A estratégia de Kátia Sahlins, de invocar a comunidade nacional para justificar as desigualdades no meio desta, é denunciada, claro está, pela esquerda desde sempre. Ela, Katia, tem mais terra em seu nome do que os Guarani-Caiová, e são (digamos, incluindo a família Sahlins inteira) umas 30 pessoas, contra 45.000 guaranis-caiová. Mil vezes mais terra do que os "índios que têm muita terra." Se o problema é a distribuição equânime da terra entre todos os brasileiros, faria mais sentido começar por eliminar os casos de desigualdade mais forte; no Mato Grosso do Sul dos Guarani-Caiová, por exemplo, o índice de Gini da distribuição de terra (sem contar os índios, que têm menos de dois hectares cada) é de mais de 0,8 - pra comparar, o índice de desigualdade de renda brasileiro, altíssimo, é 0,51. Nem se trata apenas de brasileiros e pessoas físicas: as fazendinhas de Katia são muito menores do que aquelas possuídas por grupos estrangeiros como Carrefour, Archer Daniels Midland, Bunge, Cargill, Nestlé, Louis Dreyfus, e companhia. O capital já atingiu desde antes de ser capital o internacionalismo com que os proletários sonham, e suas balas são antes de tudo para os próprios soldados.

Contra o hipócrita nacionalismo das multinacionais, urgem duas posições, uma imediata e outra definitiva. A imediata é simples: apontar a falácia, perguntar se a CNA que fala em muita terra para pouco índio não é, também, a favor da reforma agrária, ou pelo menos de um simples aumento no ITR para valores próximos aos pagos por proprietários de terrenos urbanos.
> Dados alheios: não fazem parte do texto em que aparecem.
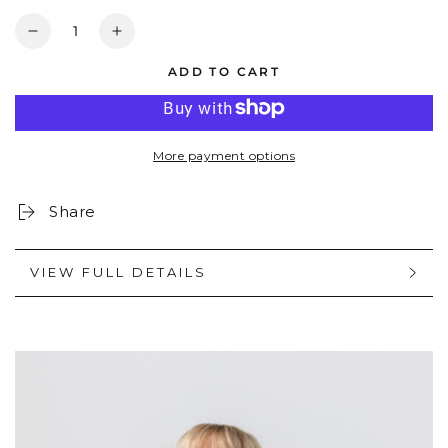
Quantity
Decrease
Increase
quantity
quantity
ADD TO CART
for
for
WINNIE:
WINNIE:
MIDNIGHT
MIDNIGHT
BLACK
BLACK
More payment options
Share
VIEW FULL DETAILS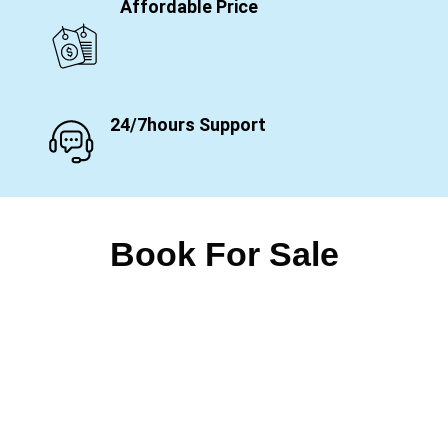
Affordable Price
24/7hours Support
Book For Sale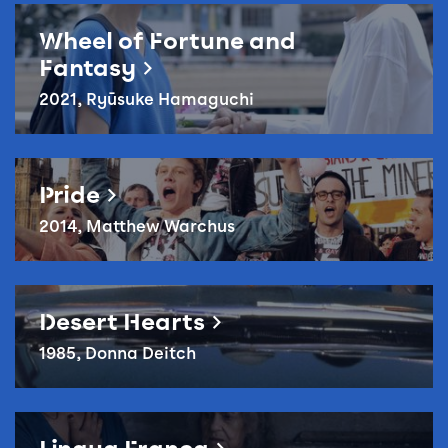
Reel Queer: Wheel of Fortune and Fantasy
Wheel of Fortune and
Fantasy
2021, Ryūsuke Hamaguchi
Pride
Pride
2014, Matthew Warchus
Reel Queer: Desert Hearts
Desert Hearts
1985, Donna Deitch
Reel Queer: Lingua Franca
A mais definitiva requer, entretanto, uma resposta para a pergunta - "por que alguns merecem ter terras que outros não merecem" - que se sustente mesmo após um hipotético e utópico fim das desigualdades. Ela não é necessária apenas para esse feliz fim da história, mas como resposta presente, já que a reforma agrária tira o argumento da CNA, mas não é em si um argumento positivo para afirmar os direitos dos povos tradicionais. Não é uma questão desimportante: afinal, se todos são iguais numa democracia, por que uma exceção a essa regra se justifica?

Uma resposta comum entre aqueles que defendem as causas indígenas, aquela para o romantismo, ao falar, por exemplo, dos índios "cidadãos de um universo harmonioso," em contraposição a nós, os desarmoniosos, de quem deveríamos aprender a harmonia.  Não é, aí, o bom selvagem, mas uma construção mais complexa, que fala de modos de relação com a natureza, mas peca por assumir que a relação destrutiva "ocidental" com a natureza é uma queda do paraíso (apesar da crítica à noção ocidental de paraíso no texto referenciado de E. Viveiros de Castro), uma questão de virtude que teríamos a aprender. Utilitariamente, a visão não funciona. O modo de vida dos índios na Amazônia (e de outras populações florestais, seja na Papua Nova Guiné de hoje ou no Japão Jõmon) é tão "harmônico com a natureza" (categoria ela mesma ocidental, pelo menos em seu modo comparativo) quanto outras populações tradicionais não-florestais, como, por exemplo, um camponês medieval (nem são, camponês ou índio, apenas avatares ou epígonos de seus respectivos ecossistemas antroponaturais. Sem trocadilho com James Cameron). Se tudo que os índios tivessem para nos ensinar,  fosse uma diferença assim, resumível em meia dúzia de palavras ou incomunicável senão pelo lento aprendizado, não seria uma diferença tão interessante assim. E não teria tanta utilidade prática - ausente um suicídio em massa, as taxas de ocupação da terra ideais de um sistema econômico florestal-agricultura de coivara precisariam de ainda mais terra do que o atual sistema.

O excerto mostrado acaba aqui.